A first deal in the airline sector for developer of visual payment and identification software developer Jumio is likely to be the first of many, the Palo Alto-based firm believes.
United Airlines has integrated the technology into its app allowing customers to check-in securely on their device using the camera on their smartphone.
The Jumio technology is capable of scanning the document to pre-populate the relevant online check-in fields (Fastfill) and verify its authenticity (Netverify) before the boarding pass is sent.
To date Jumio has been working with online travel agents like Kayak and the Priceline group on a similar functionality but around taking payments. It is also used by Airbnb for verification of owners.
However, the move into the airline sector has opened up a new market for the technology and further deals are expected to be announced following United’s adoption of the technology.
United is conducting a test of the passport scanning technology ahead of developing functionality for its new app which was launched last year and has been downloaded 13 million times.
Marc Barach, Jumio chief marketing officer, said: “What the technology does is translate the real world experience of checking in or making a payment when you have to show your identity to the connected device environment.
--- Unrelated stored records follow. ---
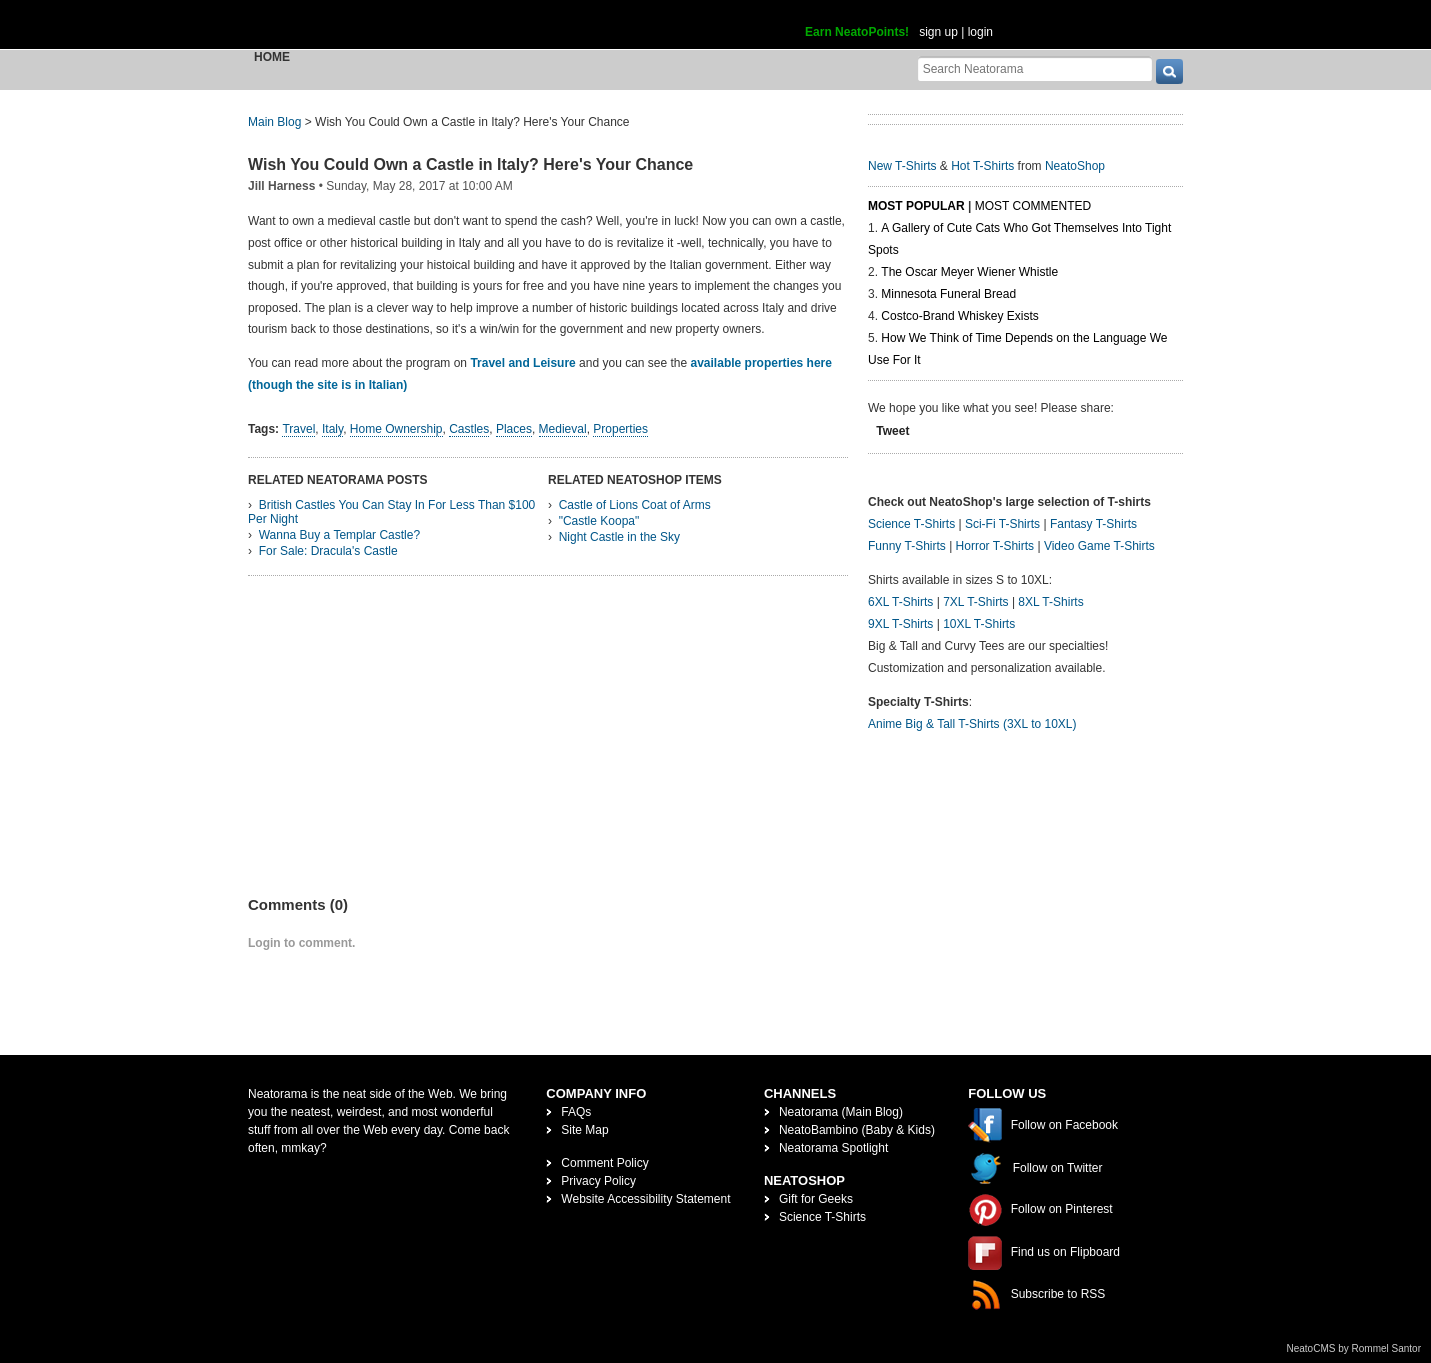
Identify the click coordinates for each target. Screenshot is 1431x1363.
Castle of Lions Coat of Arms (635, 505)
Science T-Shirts (911, 524)
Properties (620, 429)
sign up (938, 32)
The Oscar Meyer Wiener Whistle (969, 272)
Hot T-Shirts (982, 166)
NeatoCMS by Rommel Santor (1354, 1348)
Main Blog (274, 122)
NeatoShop (1075, 166)
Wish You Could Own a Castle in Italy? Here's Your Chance (470, 164)
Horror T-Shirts (995, 546)
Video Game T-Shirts (1099, 546)
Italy (332, 429)
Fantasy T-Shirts (1093, 524)
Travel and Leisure (522, 363)
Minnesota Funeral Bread (948, 294)
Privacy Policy (598, 1181)
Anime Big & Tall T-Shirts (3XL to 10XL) (972, 724)
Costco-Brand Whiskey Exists (959, 316)
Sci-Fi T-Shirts (1002, 524)
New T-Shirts (902, 166)
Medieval (563, 429)
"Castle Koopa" (599, 521)
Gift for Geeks (816, 1199)
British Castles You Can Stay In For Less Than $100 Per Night (391, 512)
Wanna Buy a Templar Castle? (339, 535)
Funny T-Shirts (907, 546)
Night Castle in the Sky (619, 537)
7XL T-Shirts (975, 602)
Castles (469, 429)
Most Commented (1033, 206)
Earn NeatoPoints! (857, 32)
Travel (298, 429)
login (980, 32)
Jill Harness (281, 186)
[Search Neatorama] (1035, 68)
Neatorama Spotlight (833, 1148)
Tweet (892, 431)
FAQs (576, 1112)
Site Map (584, 1130)
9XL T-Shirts (900, 624)
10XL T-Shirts (979, 624)
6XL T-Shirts (900, 602)
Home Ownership (396, 429)
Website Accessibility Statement (645, 1199)
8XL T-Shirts (1050, 602)
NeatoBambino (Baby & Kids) (857, 1130)
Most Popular (916, 206)
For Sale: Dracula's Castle (328, 551)
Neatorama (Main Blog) (841, 1112)
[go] (1169, 71)
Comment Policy (604, 1163)
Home (272, 57)
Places (514, 429)
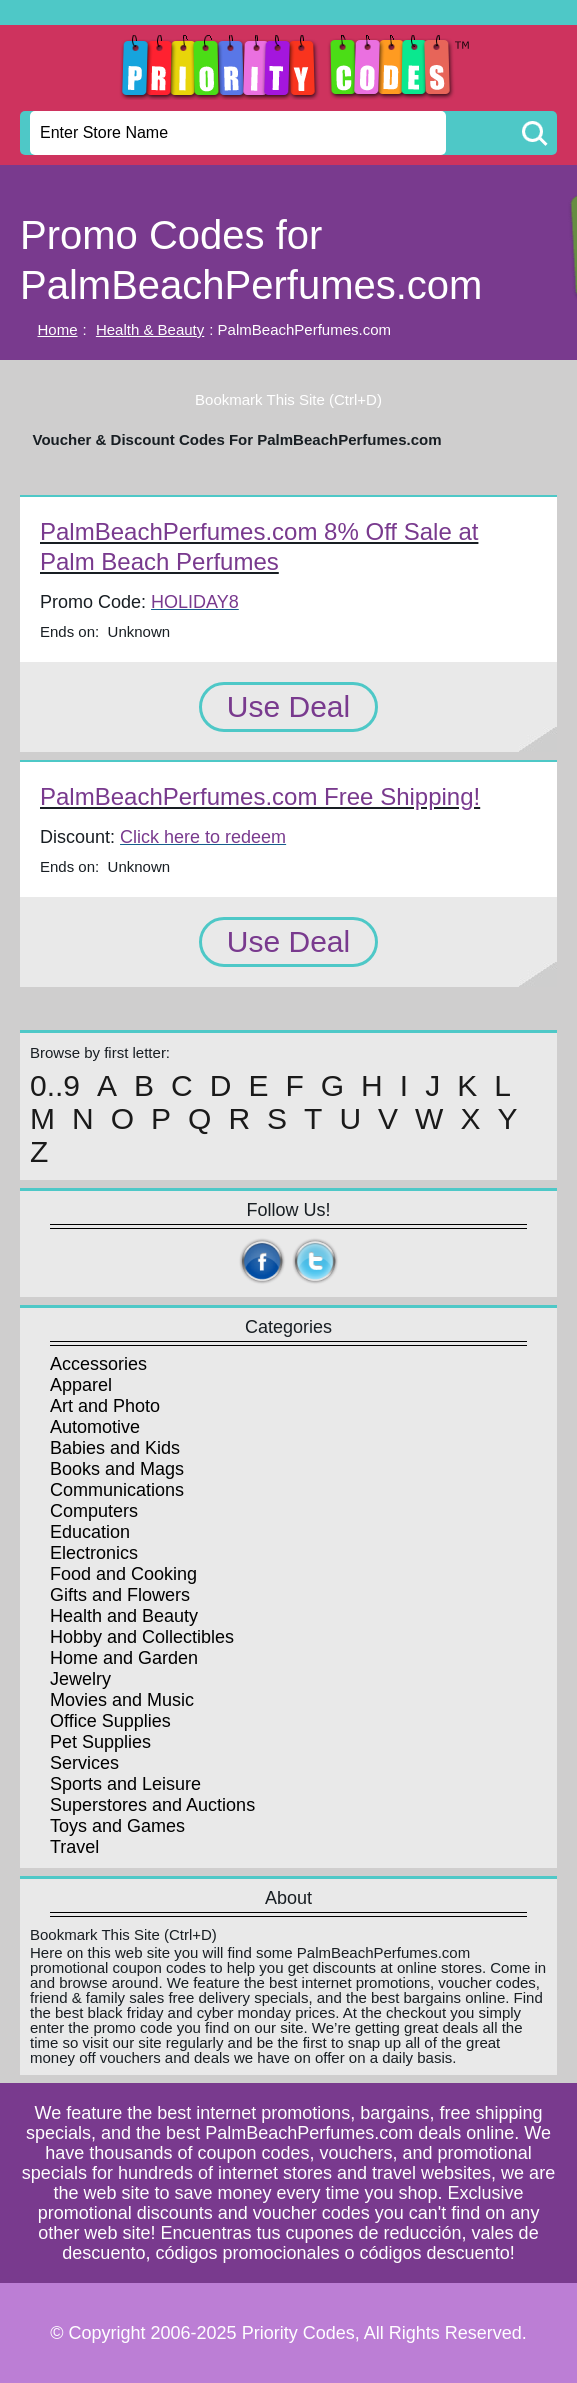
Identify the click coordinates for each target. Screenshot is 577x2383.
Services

“So we built technology around utilising the device camera that enables our clients to embed this technology into their mobile applications or desktops to expedite all the processes around payment and around identification.”
United customers who are checking-in online during the 24 hours before departure will fire up the Jumio technology at the point at which they are prompted to enter their passport details.
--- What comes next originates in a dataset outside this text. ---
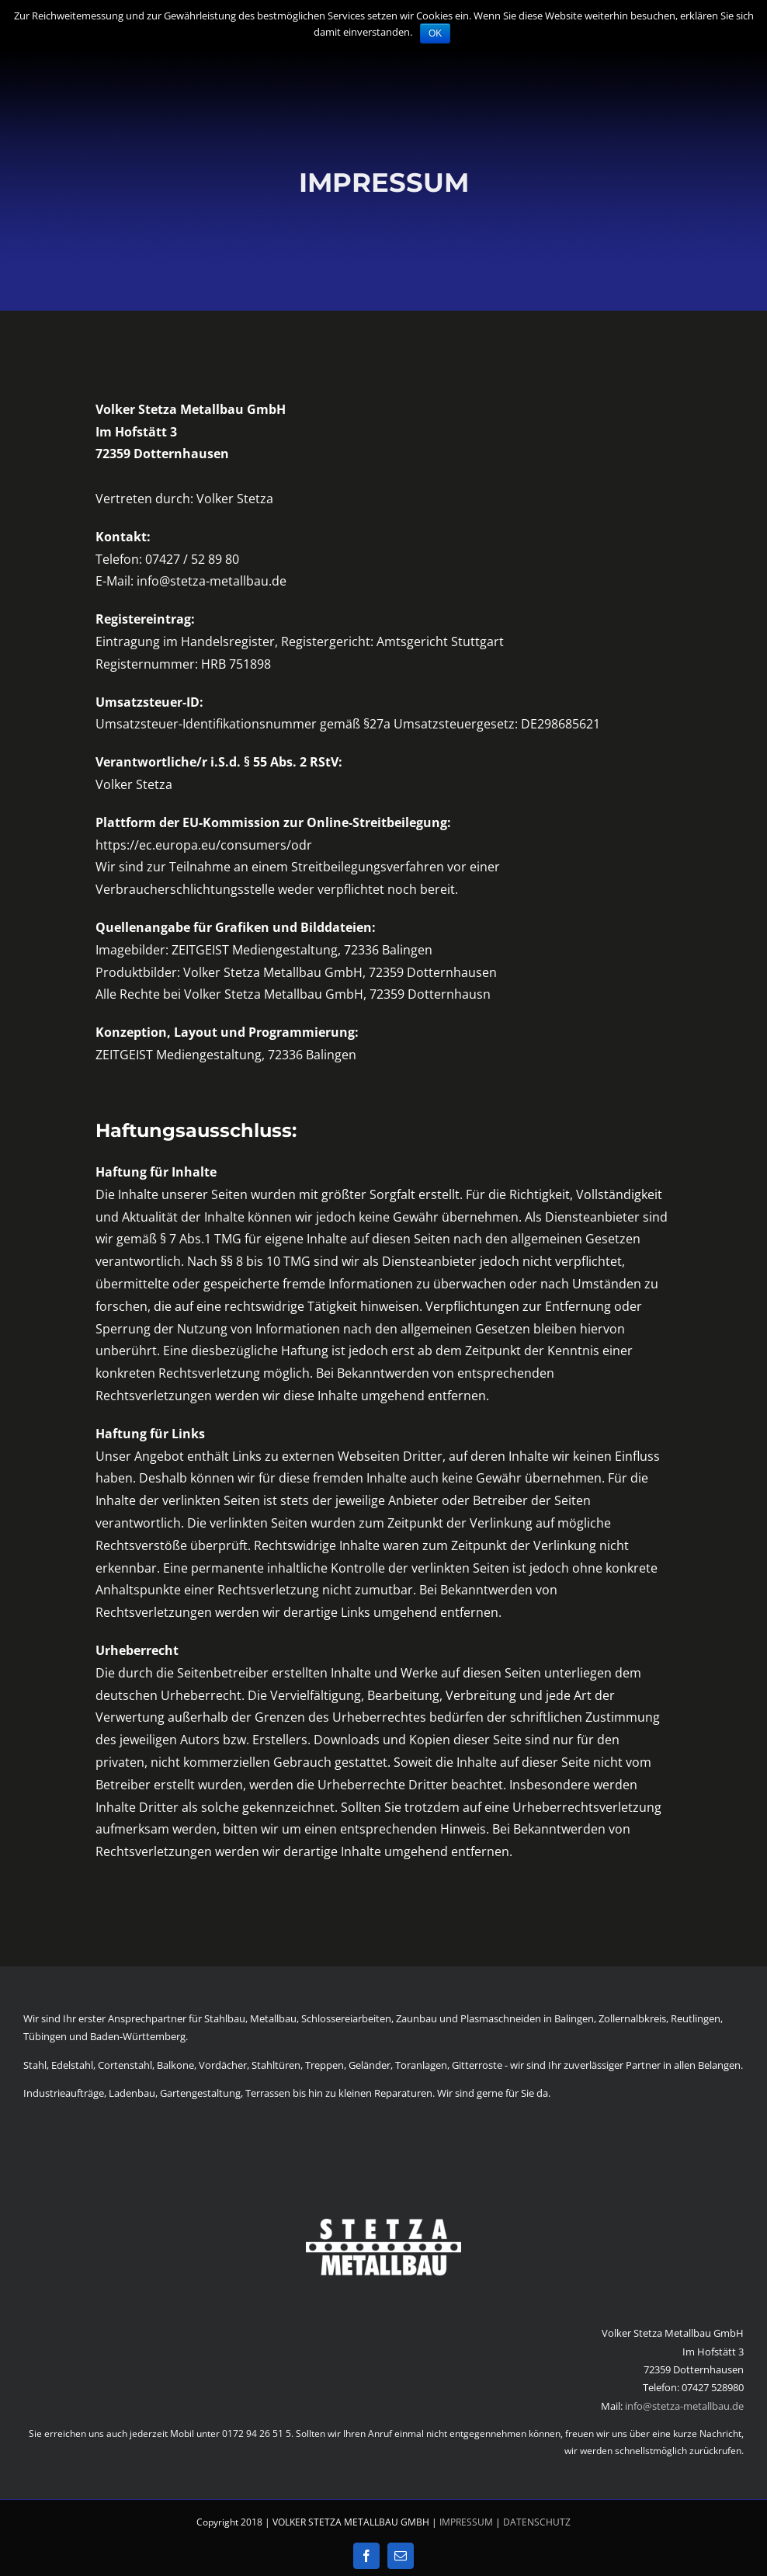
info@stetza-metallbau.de (684, 2406)
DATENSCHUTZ (537, 2522)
This then automatically initiates the device’s camera which then reads the information. No image is taken and no data is stored on the device locally or by Jumio.
Behind the scenes that data is then verified and any issues flagged or the documents are approved, a process that takes 60 seconds and is said to be more reliable than the human eye.
Airlines are liable for any customer who boards an aircraft without a passport, so current online check- in procedures still require a manual check at the airport.
With this technology travellers can go straight to security unless they need to drop a bag.
“This is a perfect use case of making a process better for the consumer. Actually it increases security for the airline because a desk employee just glances at your passport and can’t tell if a date has been changed. So it’s a win, win. It’s on fire with United,” said Barach.
“Everyone who transacts online will need something like this in the future because it just makes sense due to time savings and higher quality transactions.”
An advantage for clients using Jumio for payments is that it is compliant with all data protection regulations meaning its partners don’t have to go through that process.
In the future Jumio will move to a situation in which the data can be uploaded via a device scan just once and used for multiple transactions as opposed to having to do it for each transaction as is currently the case.
It will also introduce a dual process for checkout that merges two scans of ID and delivery address and payment details and will cross-check that information to verify all the details of the transaction and flag up any fraud issues.
Jumio hopes a future application of the technology will be in hotels for remote check-in although hoteliers today continue to favour face-to-face check-in to verify identity and as a customer service opportunity.
But it says identity verification, although this is where the potential liability lies, is where the opportunity lies because that is the key to everything.
“The real battleground is on the ID side of things. In late 2012 when Google Wallet appeared it was all about ID, but then that all disappeared and now it’s all about payments because it’s a complicated and difficult business. We know because we are in it. Google found that out for themselves,” said Barach.
Jumio was established four years ago but has only been targeting driving business in the UK since last year with travel its third vertical behind gambling and financial services.
It provides the technology on a Software as a Service (SaaS) basis with a flat monthly fee based on transaction volumes.
It claims the technology is simple to integrate into an app and would take a junior developer only around half an hour to complete.